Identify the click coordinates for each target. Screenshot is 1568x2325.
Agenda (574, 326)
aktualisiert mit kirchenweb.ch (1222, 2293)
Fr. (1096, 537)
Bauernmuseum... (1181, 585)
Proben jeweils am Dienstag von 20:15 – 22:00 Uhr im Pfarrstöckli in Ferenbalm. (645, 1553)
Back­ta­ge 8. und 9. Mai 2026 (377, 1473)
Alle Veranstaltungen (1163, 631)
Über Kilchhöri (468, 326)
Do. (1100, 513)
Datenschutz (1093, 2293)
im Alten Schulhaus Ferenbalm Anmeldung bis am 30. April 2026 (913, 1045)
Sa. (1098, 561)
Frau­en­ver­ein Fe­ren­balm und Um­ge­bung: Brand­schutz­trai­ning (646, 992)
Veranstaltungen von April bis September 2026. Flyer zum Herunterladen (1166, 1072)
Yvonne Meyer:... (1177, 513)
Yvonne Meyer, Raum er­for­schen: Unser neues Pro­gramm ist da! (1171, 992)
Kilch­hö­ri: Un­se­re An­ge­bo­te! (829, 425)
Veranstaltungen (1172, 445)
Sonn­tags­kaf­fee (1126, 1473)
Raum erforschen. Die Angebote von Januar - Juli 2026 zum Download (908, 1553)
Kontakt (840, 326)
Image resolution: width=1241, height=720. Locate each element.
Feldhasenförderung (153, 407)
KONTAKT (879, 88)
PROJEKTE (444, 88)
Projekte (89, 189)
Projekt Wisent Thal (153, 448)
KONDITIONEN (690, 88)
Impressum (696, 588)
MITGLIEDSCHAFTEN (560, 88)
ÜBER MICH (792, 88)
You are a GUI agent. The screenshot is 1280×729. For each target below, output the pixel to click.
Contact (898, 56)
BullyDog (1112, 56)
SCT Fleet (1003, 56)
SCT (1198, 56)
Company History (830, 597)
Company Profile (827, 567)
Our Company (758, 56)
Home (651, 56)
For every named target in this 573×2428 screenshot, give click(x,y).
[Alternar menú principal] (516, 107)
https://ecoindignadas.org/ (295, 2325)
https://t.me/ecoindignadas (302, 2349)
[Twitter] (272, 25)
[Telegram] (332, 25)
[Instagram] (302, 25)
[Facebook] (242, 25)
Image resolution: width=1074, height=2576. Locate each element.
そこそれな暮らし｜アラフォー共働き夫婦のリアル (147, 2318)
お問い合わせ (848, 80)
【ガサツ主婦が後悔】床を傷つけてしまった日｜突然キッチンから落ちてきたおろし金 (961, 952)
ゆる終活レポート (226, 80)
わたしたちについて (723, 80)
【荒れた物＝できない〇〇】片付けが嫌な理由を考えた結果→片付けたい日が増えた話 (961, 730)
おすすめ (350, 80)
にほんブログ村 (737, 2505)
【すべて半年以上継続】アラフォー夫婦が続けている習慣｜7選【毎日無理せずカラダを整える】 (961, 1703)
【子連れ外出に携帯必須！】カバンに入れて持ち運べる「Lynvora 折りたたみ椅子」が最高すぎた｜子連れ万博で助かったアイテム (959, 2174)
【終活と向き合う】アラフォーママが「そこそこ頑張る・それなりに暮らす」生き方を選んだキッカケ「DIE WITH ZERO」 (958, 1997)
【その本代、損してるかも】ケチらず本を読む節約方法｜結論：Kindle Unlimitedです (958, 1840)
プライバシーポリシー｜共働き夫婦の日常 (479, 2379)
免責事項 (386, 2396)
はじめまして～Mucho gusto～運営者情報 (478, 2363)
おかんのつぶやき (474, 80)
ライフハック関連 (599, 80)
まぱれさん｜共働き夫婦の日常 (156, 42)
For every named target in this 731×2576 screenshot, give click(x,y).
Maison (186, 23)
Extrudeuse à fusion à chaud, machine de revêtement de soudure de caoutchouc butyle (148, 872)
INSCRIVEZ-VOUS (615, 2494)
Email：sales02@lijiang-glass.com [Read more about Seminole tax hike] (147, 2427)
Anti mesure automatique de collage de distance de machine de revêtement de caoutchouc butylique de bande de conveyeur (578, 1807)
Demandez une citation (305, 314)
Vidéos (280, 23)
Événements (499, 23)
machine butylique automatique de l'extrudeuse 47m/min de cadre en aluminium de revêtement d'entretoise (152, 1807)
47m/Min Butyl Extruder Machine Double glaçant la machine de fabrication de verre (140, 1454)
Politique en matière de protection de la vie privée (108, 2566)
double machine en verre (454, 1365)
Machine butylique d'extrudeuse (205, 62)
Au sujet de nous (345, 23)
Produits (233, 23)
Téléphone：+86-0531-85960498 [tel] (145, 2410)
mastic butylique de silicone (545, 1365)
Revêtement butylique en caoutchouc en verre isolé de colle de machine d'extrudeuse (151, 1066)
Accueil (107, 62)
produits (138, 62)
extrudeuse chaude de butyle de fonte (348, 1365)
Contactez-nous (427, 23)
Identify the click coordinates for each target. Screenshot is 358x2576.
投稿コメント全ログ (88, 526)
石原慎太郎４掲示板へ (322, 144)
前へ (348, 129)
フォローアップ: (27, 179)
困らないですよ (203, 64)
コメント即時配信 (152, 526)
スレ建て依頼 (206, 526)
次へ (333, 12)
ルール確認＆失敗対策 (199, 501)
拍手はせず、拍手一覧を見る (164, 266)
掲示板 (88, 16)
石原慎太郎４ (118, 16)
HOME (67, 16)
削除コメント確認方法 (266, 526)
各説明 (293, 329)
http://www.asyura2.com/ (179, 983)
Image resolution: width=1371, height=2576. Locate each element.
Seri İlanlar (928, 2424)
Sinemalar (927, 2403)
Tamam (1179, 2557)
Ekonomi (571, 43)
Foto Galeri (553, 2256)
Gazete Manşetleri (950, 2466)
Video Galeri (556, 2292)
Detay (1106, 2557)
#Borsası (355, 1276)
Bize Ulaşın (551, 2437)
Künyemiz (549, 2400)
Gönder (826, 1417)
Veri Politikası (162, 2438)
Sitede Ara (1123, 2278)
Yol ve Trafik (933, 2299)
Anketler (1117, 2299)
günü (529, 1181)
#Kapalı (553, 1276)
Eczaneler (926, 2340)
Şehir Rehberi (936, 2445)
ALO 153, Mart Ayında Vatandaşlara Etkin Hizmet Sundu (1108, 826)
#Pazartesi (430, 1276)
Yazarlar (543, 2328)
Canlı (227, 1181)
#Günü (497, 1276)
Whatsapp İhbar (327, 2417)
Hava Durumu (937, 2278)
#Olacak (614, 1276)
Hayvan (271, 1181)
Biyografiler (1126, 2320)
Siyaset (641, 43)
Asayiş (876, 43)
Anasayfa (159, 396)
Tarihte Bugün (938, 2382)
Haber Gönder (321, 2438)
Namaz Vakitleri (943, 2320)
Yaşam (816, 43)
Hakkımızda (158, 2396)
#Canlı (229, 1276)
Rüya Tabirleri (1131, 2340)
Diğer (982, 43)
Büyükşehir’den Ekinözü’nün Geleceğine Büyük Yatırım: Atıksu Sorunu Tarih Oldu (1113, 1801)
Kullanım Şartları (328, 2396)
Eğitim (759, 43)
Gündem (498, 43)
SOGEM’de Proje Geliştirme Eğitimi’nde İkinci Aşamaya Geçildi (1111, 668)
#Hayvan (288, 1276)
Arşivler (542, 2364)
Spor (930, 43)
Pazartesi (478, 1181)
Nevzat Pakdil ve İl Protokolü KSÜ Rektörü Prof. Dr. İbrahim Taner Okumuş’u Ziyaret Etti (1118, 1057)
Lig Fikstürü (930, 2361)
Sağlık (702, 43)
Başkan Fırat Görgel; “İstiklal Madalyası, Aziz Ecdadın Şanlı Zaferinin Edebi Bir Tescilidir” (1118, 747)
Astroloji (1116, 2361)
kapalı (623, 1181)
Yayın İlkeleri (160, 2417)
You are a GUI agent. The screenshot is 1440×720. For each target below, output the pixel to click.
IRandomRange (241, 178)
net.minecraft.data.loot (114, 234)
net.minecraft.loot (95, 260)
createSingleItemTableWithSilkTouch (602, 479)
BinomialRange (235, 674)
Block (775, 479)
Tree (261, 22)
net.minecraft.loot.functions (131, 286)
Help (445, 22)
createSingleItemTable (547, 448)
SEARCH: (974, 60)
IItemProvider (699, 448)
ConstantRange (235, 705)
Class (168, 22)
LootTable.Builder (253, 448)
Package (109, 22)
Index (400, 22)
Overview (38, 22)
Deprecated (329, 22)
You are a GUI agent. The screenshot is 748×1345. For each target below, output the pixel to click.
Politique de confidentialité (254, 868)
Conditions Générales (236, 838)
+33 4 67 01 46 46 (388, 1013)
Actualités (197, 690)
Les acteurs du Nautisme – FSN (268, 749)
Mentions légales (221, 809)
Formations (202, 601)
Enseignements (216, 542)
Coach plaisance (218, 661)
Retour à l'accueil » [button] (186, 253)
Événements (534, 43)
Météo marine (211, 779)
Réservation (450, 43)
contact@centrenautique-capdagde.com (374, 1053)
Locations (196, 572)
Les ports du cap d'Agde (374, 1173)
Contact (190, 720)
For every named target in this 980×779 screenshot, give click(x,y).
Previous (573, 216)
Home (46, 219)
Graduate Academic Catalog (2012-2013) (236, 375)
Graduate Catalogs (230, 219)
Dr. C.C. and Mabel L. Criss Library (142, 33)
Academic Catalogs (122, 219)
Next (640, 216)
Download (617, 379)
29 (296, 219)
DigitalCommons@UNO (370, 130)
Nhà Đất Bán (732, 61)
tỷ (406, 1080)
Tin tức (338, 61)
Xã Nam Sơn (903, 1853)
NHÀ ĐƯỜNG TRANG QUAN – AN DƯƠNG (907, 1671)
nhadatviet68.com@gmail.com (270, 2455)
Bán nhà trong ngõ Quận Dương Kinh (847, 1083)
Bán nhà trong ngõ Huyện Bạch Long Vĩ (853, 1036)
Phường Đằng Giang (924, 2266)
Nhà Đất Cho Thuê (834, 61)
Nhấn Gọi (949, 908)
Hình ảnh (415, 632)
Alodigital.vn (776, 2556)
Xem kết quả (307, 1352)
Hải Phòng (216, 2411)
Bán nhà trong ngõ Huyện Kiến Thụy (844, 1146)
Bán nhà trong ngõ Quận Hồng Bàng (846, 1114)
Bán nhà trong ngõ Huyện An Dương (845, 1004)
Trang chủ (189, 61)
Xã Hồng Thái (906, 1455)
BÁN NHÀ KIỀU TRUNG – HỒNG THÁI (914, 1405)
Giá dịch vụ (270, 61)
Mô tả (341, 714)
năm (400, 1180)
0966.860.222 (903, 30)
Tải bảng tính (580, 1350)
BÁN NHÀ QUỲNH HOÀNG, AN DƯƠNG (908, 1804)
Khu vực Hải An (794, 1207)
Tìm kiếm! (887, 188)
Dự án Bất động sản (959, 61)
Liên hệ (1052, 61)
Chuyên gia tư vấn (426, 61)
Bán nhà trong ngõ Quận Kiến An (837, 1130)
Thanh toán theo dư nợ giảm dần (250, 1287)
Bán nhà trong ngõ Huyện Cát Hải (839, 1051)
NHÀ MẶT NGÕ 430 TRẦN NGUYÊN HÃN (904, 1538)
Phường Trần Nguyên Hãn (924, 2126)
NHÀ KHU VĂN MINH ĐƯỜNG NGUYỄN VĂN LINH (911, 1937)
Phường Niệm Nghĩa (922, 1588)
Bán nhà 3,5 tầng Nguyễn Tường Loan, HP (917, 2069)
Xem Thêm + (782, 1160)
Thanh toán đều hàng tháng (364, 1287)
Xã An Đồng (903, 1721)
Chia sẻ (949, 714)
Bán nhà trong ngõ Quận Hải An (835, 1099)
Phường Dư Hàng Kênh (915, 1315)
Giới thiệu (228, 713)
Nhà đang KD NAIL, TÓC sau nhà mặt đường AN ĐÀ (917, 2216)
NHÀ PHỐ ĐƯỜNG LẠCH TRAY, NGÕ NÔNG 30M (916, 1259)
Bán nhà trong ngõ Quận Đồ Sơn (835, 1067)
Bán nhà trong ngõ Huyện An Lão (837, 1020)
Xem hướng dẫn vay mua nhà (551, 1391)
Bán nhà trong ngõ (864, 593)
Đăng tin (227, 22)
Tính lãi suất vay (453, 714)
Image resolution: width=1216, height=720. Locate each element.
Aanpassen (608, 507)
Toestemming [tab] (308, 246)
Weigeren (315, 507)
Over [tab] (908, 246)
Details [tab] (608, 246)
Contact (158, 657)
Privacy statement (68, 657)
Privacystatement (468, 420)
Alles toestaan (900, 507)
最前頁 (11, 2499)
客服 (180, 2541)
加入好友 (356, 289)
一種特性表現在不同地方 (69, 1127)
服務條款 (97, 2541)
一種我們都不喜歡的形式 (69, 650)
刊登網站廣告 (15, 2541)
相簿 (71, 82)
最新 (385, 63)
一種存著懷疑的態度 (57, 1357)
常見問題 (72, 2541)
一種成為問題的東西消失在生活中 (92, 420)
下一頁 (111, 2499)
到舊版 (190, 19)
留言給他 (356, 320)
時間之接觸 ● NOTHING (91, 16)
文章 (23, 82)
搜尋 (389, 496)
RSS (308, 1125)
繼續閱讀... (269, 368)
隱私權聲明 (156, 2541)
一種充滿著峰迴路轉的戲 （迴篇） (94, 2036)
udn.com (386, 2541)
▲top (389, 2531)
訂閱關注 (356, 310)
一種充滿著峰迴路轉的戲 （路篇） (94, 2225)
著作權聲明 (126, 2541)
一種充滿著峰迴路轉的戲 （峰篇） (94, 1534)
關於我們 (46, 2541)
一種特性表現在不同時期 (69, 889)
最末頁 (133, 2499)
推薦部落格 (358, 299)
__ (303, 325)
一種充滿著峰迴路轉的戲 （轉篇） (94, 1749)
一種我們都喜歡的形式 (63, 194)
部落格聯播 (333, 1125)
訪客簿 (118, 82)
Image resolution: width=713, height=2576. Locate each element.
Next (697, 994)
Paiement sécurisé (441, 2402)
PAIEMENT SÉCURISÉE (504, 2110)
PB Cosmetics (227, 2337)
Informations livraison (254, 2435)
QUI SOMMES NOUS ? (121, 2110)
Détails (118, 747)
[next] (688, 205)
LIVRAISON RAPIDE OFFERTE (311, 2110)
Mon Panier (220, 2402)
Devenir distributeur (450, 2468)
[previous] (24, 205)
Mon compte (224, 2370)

:: WHAT YOU WILL DO ::
Check each line of the listing above. Copy it if it holds the string "Veranstaltungen".

:: WRITTEN ANSWER ::
Alle Veranstaltungen (1163, 631)
Veranstaltungen von April bis September 2026. Flyer zum Herunterladen (1166, 1072)
Veranstaltungen (1172, 445)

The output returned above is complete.